*Input data*.
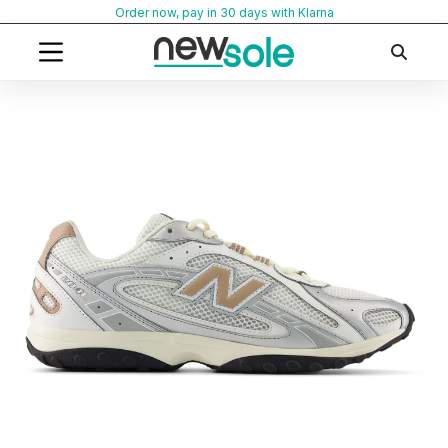
Skip
Order now, pay in 30 days with Klarna
to
content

*What you are asked to do*.
Copy out every line above, word for word, minus images.

*Result for this task*.
Skip
Order now, pay in 30 days with Klarna
to
content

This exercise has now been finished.